“Why not?”
“If this money were a trust in my hands, it would not be honest to use it in speculation, would it?”
“No.”
“That is practically what it is, since it was stolen from a trust, and is to be returned to it.”
He smiled rather grimly. “It’s lucky for Wall Street,” he said, “that you literary fellows don’t have the making and enforcing of laws; and it’s luckier still that you don’t have to earn your living down here, for the money you’d make wouldn’t pay your burial insurance.” Yet though he laughed cynically, he shook my hand, I thought, more warmly than usual when we parted, as if he felt at heart that I had done right.
Much easier to resist was an offer of another kind. Very foolishly, I told Mr. Whitely that I had received a letter from the literary editor of the leading American review asking if I would write the criticism of the History of the Turks.
“That is a singular piece of good fortune,” Mr. Whitely said cheerfully, “and guarantees me a complimentary notice in a periodical that rarely praises.”

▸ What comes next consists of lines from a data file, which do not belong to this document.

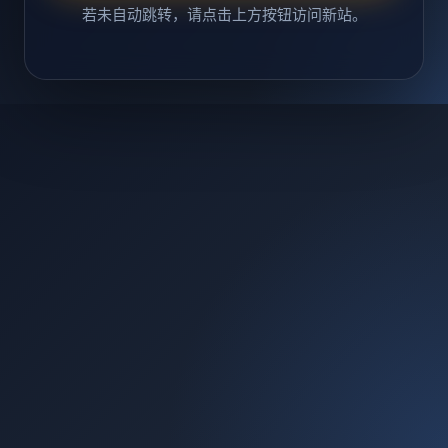
若未自动跳转，请点击上方按钮访问新站。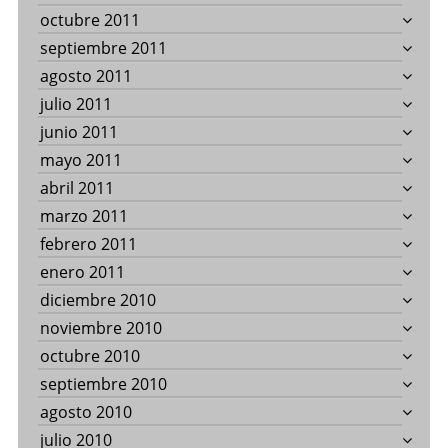
octubre 2011
septiembre 2011
agosto 2011
julio 2011
junio 2011
mayo 2011
abril 2011
marzo 2011
febrero 2011
enero 2011
diciembre 2010
noviembre 2010
octubre 2010
septiembre 2010
agosto 2010
julio 2010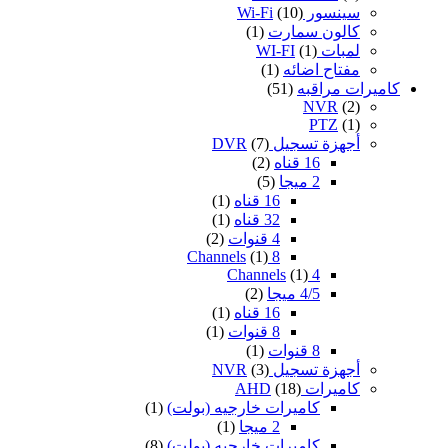
سينسور Wi-Fi
(10)
كالون سمارت
(1)
لمبات WI-FI
(1)
مفتاح اضائه
(1)
كاميرات مراقبه
(51)
NVR
(2)
PTZ
(1)
أجهزة تسجيل DVR
(7)
16 قناه
(2)
2 ميجا
(5)
16 قناه
(1)
32 قناه
(1)
4 قنوات
(2)
(1)
8 Channels
(1)
4 Channels
4/5 ميجا
(2)
16 قناه
(1)
8 قنوات
(1)
8 قنوات
(1)
أجهزة تسجيل NVR
(3)
كاميرات AHD
(18)
كاميرات خارجيه (بولت)
(1)
2 ميجا
(1)
كاميرات خارجيه (بولت)
(8)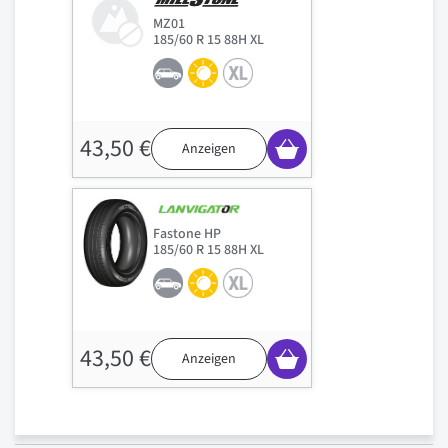
MZ01
185/60 R 15 88H XL
43,50 €
Anzeigen
Fastone HP
185/60 R 15 88H XL
43,50 €
Anzeigen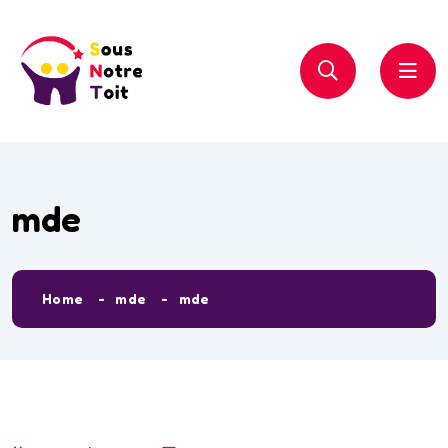
mde
Home
mde
mde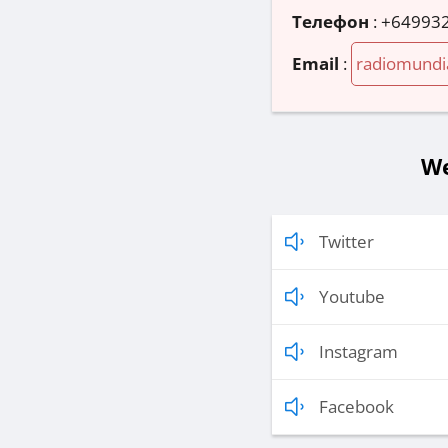
Телефон
:
+64993
Email
:
radiomundi
We
Twitter
Youtube
Instagram
Facebook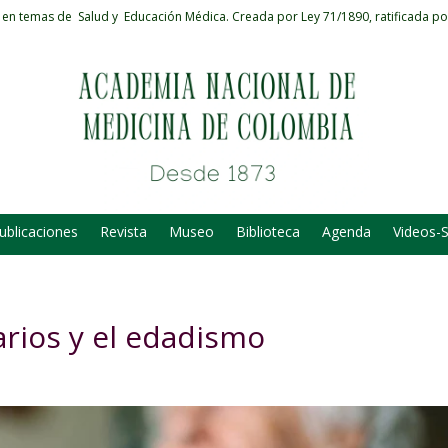
 en temas de Salud y Educación Médica.
Creada por Ley 71/1890, ratificada po
ublicaciones
Revista
Museo
Biblioteca
Agenda
Videos-
rios y el edadismo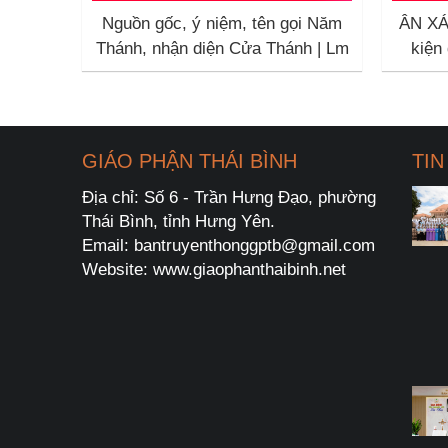
Nguồn gốc, ý niệm, tên gọi Năm
ÂN XÁ
Thánh, nhận diện Cửa Thánh | Lm
kiện
Pie Nguyễn Thanh Tùng
Phê
GIÁO PHẬN THÁI BÌNH
TIN
Địa chỉ: Số 6 - Trần Hưng Đạo, phường
Thái Bình, tỉnh Hưng Yên.
Email: bantruyenthonggptb@gmail.com
Website: www.giaophanthaibinh.net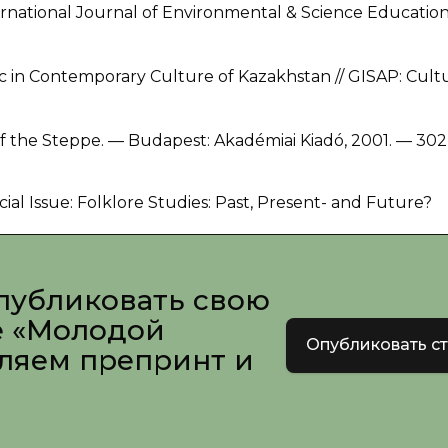
ternational Journal of Environmental & Science Educatio
ic in Contemporary Culture of Kazakhstan // GISAP: Cult
of the Steppe. — Budapest: Akadémiai Kiadó, 2001. — 302
ial Issue: Folklore Studies: Past, Present- and Future?
публиковать свою
е «Молодой
Опубликовать с
вляем препринт и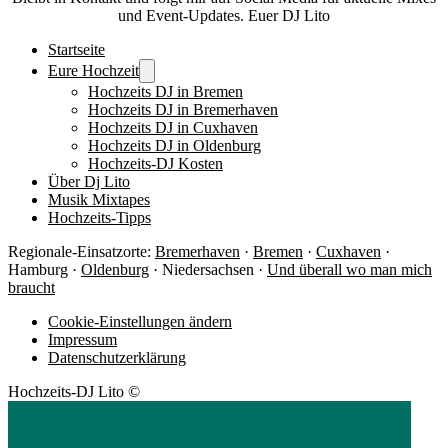
und Event-Updates. Euer DJ Lito
Startseite
Eure Hochzeit
Hochzeits DJ in Bremen
Hochzeits DJ in Bremerhaven
Hochzeits DJ in Cuxhaven
Hochzeits DJ in Oldenburg
Hochzeits-DJ Kosten
Über Dj Lito
Musik Mixtapes
Hochzeits-Tipps
Regionale-Einsatzorte:
Bremerhaven
·
Bremen
·
Cuxhaven
·
Hamburg ·
Oldenburg
· Niedersachsen ·
Und überall wo man mich
braucht
Cookie-Einstellungen ändern
Impressum
Datenschutzerklärung
Hochzeits-DJ Lito ©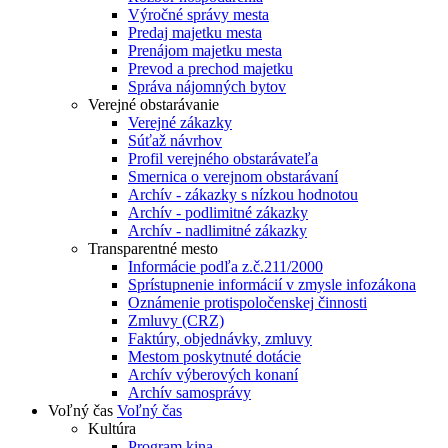
Výročné správy mesta
Predaj majetku mesta
Prenájom majetku mesta
Prevod a prechod majetku
Správa nájomných bytov
Verejné obstarávanie
Verejné zákazky
Súťaž návrhov
Profil verejného obstarávateľa
Smernica o verejnom obstarávaní
Archív - zákazky s nízkou hodnotou
Archív - podlimitné zákazky
Archív - nadlimitné zákazky
Transparentné mesto
Informácie podľa z.č.211/2000
Sprístupnenie informácií v zmysle infozákona
Oznámenie protispoločenskej činnosti
Zmluvy (CRZ)
Faktúry, objednávky, zmluvy
Mestom poskytnuté dotácie
Archív výberových konaní
Archív samosprávy
Voľný čas
Voľný čas
Kultúra
Program kina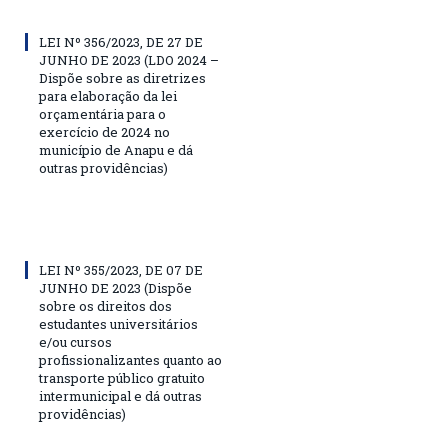
LEI Nº 356/2023, DE 27 DE
JUNHO DE 2023 (LDO 2024 –
Dispõe sobre as diretrizes
para elaboração da lei
orçamentária para o
exercício de 2024 no
município de Anapu e dá
outras providências)
LEI Nº 355/2023, DE 07 DE
JUNHO DE 2023 (Dispõe
sobre os direitos dos
estudantes universitários
e/ou cursos
profissionalizantes quanto ao
transporte público gratuito
intermunicipal e dá outras
providências)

“That is by no means certain,” I answered. “You know as well as I that it does not gloze a poor book, nor pass over defects in silence.”
“But you can hardly write critically of your own book!” cried Mr. Whitely, for once giving me a share in our literary partnership. “For if there are defects you ought to have corrected them in proof.”
“Of course I do not intend to write the review!” I exclaimed.